Marine Macroalgal Diversity Assessment of Saba Bank, Netherlands Antilles


Located in the Dutch Windward Islands, Saba Bank is a flat-topped seamount (20–45 m deep in the shallower regions). The primary goals of the survey were to improve knowledge of biodiversity for one of the world’s most significant, but little-known, seamounts and to increase basic data and analyses to promote the development of an improved management plan.

Methodology/Principal Findings:

Our team of three divers used scuba to collect algal samples to depths of 50 m at 17 dive sites. Over 360 macrophyte specimens (12 putative new species) were collected, more than 1,000 photographs were taken in truly exceptional habitats, and three astonishing new seaweed community types were discovered. These included: (1) ‘‘Field of Greens’’ (N 17u30.6209, W 63u27.7079) dominated by green seaweeds as well as some filamentous reds, (2) ‘‘Brown Town’’ (N 17u28.0279, W 63u14.9449) dominated by large brown algae, and (3) ‘‘Seaweed City’’ (N 17u26.4859, W 63u16.8509) with a diversity of spectacular fleshy red algae.
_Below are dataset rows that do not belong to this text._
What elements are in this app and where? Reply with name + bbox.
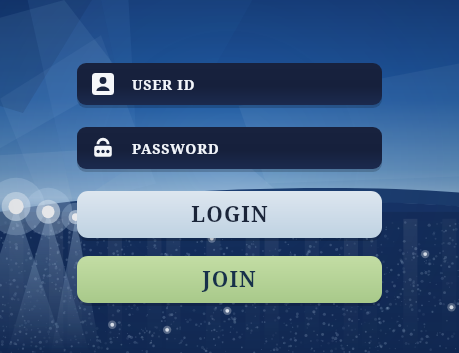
button[interactable]: Password — [77, 127, 382, 169]
staticText: USER ID — [132, 75, 196, 94]
staticText: JOIN — [202, 265, 257, 294]
other: Password — [92, 137, 114, 159]
button[interactable]: JOIN — [77, 256, 382, 303]
button[interactable]: User ID — [77, 63, 382, 105]
other: User ID — [92, 73, 114, 95]
staticText: PASSWORD — [132, 139, 220, 158]
staticText: LOGIN — [191, 200, 269, 229]
button[interactable]: LOGIN — [77, 191, 382, 238]
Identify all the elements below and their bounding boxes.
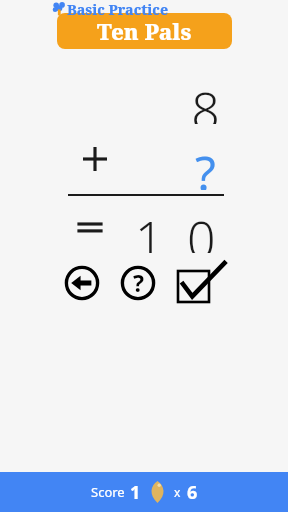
staticText: ? <box>133 267 144 298</box>
staticText: 6 <box>187 480 198 505</box>
button[interactable]: Score <box>0 472 288 512</box>
button[interactable]: Ten Pals <box>57 13 232 49</box>
button[interactable]: ? <box>186 140 224 190</box>
staticText: 0 <box>187 205 216 253</box>
staticText: 1 <box>135 205 164 253</box>
button[interactable]: Help <box>120 265 156 301</box>
staticText: Score <box>91 483 125 501</box>
staticText: 1 <box>130 480 141 505</box>
staticText: Basic Practice <box>67 0 169 19</box>
button[interactable]: Confirm <box>175 261 227 303</box>
button[interactable]: Back <box>64 265 100 301</box>
staticText: x <box>174 484 181 500</box>
staticText: Ten Pals <box>97 16 192 46</box>
staticText: 8 <box>191 76 220 124</box>
staticText: ? <box>195 140 216 190</box>
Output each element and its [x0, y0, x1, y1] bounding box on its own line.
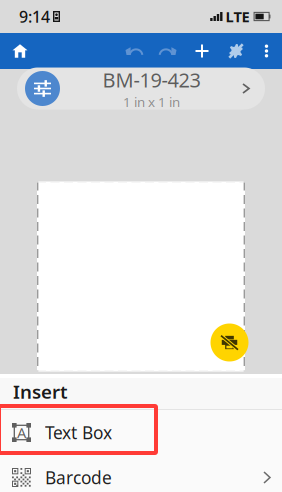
button[interactable]: Undo: [117, 33, 151, 69]
button[interactable]: Add: [185, 33, 219, 69]
button[interactable]: A: [0, 410, 282, 455]
staticText: 9:14: [19, 6, 50, 27]
staticText: LTE: [226, 7, 250, 26]
button[interactable]: BM-19-423: [17, 68, 265, 110]
staticText: Barcode: [45, 466, 112, 489]
staticText: Insert: [13, 379, 68, 404]
button[interactable]: Redo: [151, 33, 185, 69]
staticText: 1 in x 1 in: [123, 93, 180, 111]
button[interactable]: More options: [253, 33, 280, 69]
button[interactable]: Auto layout off: [219, 33, 253, 69]
button[interactable]: Barcode: [0, 455, 282, 492]
staticText: A: [17, 423, 26, 442]
button[interactable]: Printer not connected: [210, 324, 248, 362]
button[interactable]: Home: [1, 33, 39, 69]
staticText: BM-19-423: [102, 66, 200, 93]
staticText: Text Box: [45, 421, 112, 444]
Dives to 30 m in the more two-dimensional interior habitats revealed particularly robust specimens of algae typical of shallower seagrass beds, but here in the total absence of any seagrasses (seagrasses generally do not grow below 20 m). Our preliminary estimate of the number of total seaweed species on Saba Bank ranges from a minimum of 150 to 200. Few filamentous and thin sheet forms indicative of stressed or physically disturbed environments were observed. A more precise number still awaits further microscopic and molecular examinations in the laboratory. The expedition, while intensive, has only scratched the surface of this unique submerged seamount/atoll.